ASSIGNMENT: Please write out, exactly as they appear, the line containing "RIFIUTA TUTTO" and every line after it to the end of the records, and nothing more.

LISTED RECORDS:
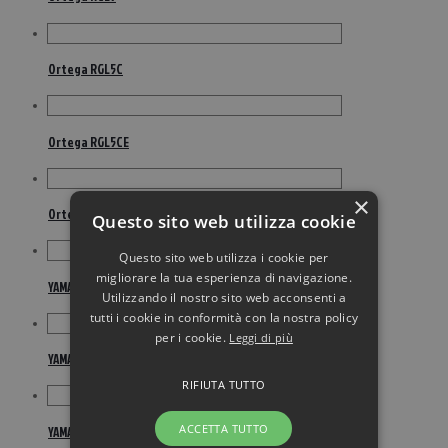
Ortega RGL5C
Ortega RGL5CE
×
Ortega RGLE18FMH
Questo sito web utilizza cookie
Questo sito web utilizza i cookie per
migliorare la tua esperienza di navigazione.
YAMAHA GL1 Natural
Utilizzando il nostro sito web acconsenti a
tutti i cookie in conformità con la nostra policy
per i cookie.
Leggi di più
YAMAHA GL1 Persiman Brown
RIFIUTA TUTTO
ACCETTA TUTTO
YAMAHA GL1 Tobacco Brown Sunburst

SOLUTION TO THIS EXERCISE:
RIFIUTA TUTTO
ACCETTA TUTTO
YAMAHA GL1 Tobacco Brown Sunburst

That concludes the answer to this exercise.